The next morning they were haled before the magistrate. Michael Rossiter was in court as a spectator, feverishly anxious to pay Vivie's fine or to find bail, or in all and every way to come to her relief. He seemed rather mystified at the sight of Frank Gardner arraigned with her. But presently the prosecuting counsel for the Chief Commissioner of Police arrived and told the astonished magistrate it was the wish of the Home Secretary that the prisoners in the dock should all be discharged, Vivie and Frank Gardner among them. At any rate no evidence would be tendered by the prosecution.

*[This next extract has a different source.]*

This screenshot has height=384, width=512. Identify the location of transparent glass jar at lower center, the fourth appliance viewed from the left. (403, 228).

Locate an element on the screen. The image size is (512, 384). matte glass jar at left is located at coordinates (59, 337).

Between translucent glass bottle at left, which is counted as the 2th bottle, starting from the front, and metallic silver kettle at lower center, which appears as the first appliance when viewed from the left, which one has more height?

So they were released, as also was each fresh batch of prisoners brought in after them. Vivie went in a cab to her house in the Victoria Road; Frank back to his hotel. Both had promised to foregather at Rossiter's house in Portland Place at lunch.
Hitherto Vivie had refrained from entering No. 1 Park Crescent. She had not seen it or Mrs. Rossiter since David's attack of faintness and hysteria in February, 1909, nearly two years ago. Why she went now she scarcely knew, logically. It was unwise to renew relations too closely with Rossiter, who showed his solicitude for her far too plainly in his face. The introduction to Linda Rossiter in her female form would be embarrassing and would doubtless set that good lady questioning and speculating.